En los últimos años, algunos economistas se han opuesto a esta idea.

Escribiendo en una carta de 2017 al FOMC, casi dos docenas de economistas afirmaron que «las economías cambian con el tiempo».

«Los responsables políticos deben estar dispuestos a evaluar rigurosamente los costos y beneficios de los parámetros políticos previamente aceptados en respuesta a los cambios económicos», escribieron. «Uno de estos parámetros clave que debería reevaluarse rigurosamente son los objetivos de una inflación muy baja que han guiado la política monetaria en las últimas décadas».

El presidente de la Fed de Nueva York, John Williams, defendió el objetivo argumentando que es primordial para lograr la estabilidad de precios y facilitar la prosperidad económica.

«La teoría y la experiencia también han demostrado la importancia de la transparencia y la comunicación clara, incluido el establecimiento de un objetivo de inflación a largo plazo explícito y numérico, y de tomar las medidas adecuadas para apoyar el logro de ese objetivo», dijo el Sr.
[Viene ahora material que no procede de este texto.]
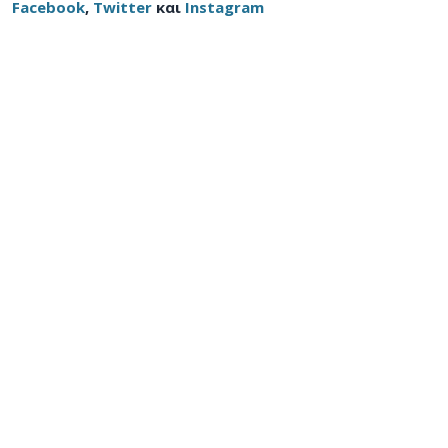
Facebook
,
Twitter
και
Instagram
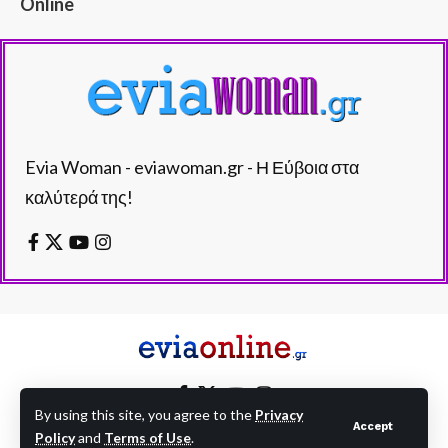
Online
Evia Woman - eviawoman.gr - Η Εύβοια στα
καλύτερά της!
By using this site, you agree to the
Privacy
Accept
Policy
and
Terms of Use
.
Williams en una conferencia sobre política monetaria en la Institución Hoover de la Universidad de Stanford.

«Esto es fundamental para anclar las expectativas de inflación, que, a su vez, ayudan a mantener la inflación en el objetivo».

Tanto si la Fed mantiene el objetivo intacto como si no, los consumidores dudan de que el banco central vuelva a situar la inflación en este nivel.

Según la Encuesta de Expectativas de los Consumidores (SCE) de mayo de la Fed de Nueva York, las perspectivas de los hogares a un año eran del 3.2 por ciento, y a cinco años, del 3 por ciento.

En junio, las expectativas de inflación a uno y cinco años de la Universidad de Michigan se situaron por encima del 3 por ciento.